A paixão por este time é tão exacerbada, no melhor sentido da palavra, que há pouco mais de um mês, fez o coração pulsar feliz ao ouvir uma história de um jogador que foi campeão brasileiro pelo outro time, mas que antes tinha vestido com orgulho a nossa, como goleiro. Disse Rafael Camarota, que revezou com outro excepcional goleiro, Roberto Costa, a posição de titular do timaço de 82: “Uma das minhas maiores frustrações foi nunca ter jogado um Atletiba dentro da velha Baixada”.
Tenho, sim, uma pedrinha guardada daquele templo demolido para a construção do novo estádio Joaquim Américo. Ganhei da jornalista Sonia Nassar, outra tradução perfeita do amor rubro-negro. A ela e ao Caju, aliás, dediquei uma revista especial que produzi para homenagear a conquista do título de Campeão Brasileiro de 2001 quando, por obra e graça do destino, a Placar voltou ser semanal (parou em 1990, depois de 20 anos de edições contínuas) e eu retornei ao posto como colaborador.
Sonia e Caju não puderam ver ao vivo a maior conquista, mas, estavam lá, mãos dadas, ajudando do Céu, na maravilhosa performance que soterrou a lacuna existente desde que o outro conquistou o título, 16 anos antes.
Eu comemoro meu time todos os dias. Sempre digo que sou atleticano até depois da morte, porque assim era antes de nascer – e sem saber. Para os que torcem o nariz ao futebol, aqueles idiotas da objetividade, os que falam em ópio do povo porque não sabem que a bola, como a Terra, é redonda, informo que a verdadeira nação, a irmandade, a fraternidade, não é essa onde se vê canalhas, ladrões e pulhas engravatados massacrando o povo depois de pedir votos com o olhar rútilo e a baba escorrendo pela possibilidade de enfiar no bolso o dinheiro fácil do suor da ninguenzada.
A verdadeira nação é a composta dos torcedores e dos jogadores que construíram ao longo dos anos, desde aquela fusão do América e do Internacional, em 1924, uma história de lealdade eterna, onde o que flui, porque é assim mesmo, o amor na sua mais sublime forma. Desde que, por motivos profissionais, deixei a editoria de esportes para jogar em outras áreas do jornalismo, me tornei o torcedor clássico, com cadeira cativa, comprada, de vestir a camisa, mesmo que tenha sempre detonado a idéia imbecil de se trocar as tradicionais listras horizontais, a da primeira camisa, pelas verticais, neste surto de marketing de cartolas que não respeitam a história. Sofro com os times medíocres dos últimos dois anos. Também aplaudo quando o juiz dá cartão amarelo para o adversário, prova de que o prazer de ver a bola rolar redonda não aparece. Mas sempre estou lá, dando força, no meio de meus irmãos, todos nós anônimos, esperando a hora em que vai acontecer o que merecemos, o que o time merece.

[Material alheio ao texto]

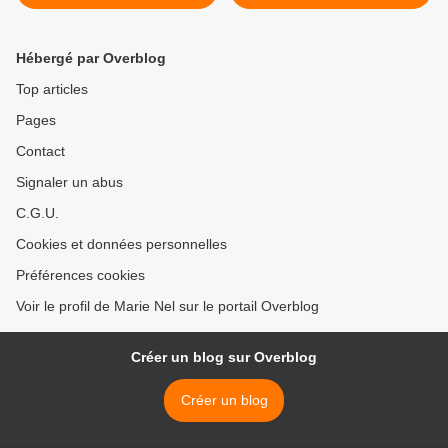
Beaulieu
Hébergé par Overblog
Top articles
Pages
Contact
Signaler un abus
C.G.U.
Cookies et données personnelles
Préférences cookies
Voir le profil de Marie Nel sur le portail Overblog
Créer un blog sur Overblog
Créer un blog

Tenho uma camisa do Furacão de 1949. Comprei assim que soube da existência. Ostento-a com o orgulho de quem sabe que ela resume tudo. Às vezes, nas cadeiras do novo estádio, olho para o canto do estádio onde naquela tarde de um dia da vida estive com Caju. Olho em volta, vejo principalmente as crianças que um dia saberão dele e dos outros, e sei que suas mãos não construíram apenas aquele canto do antigo Joaquim Américo.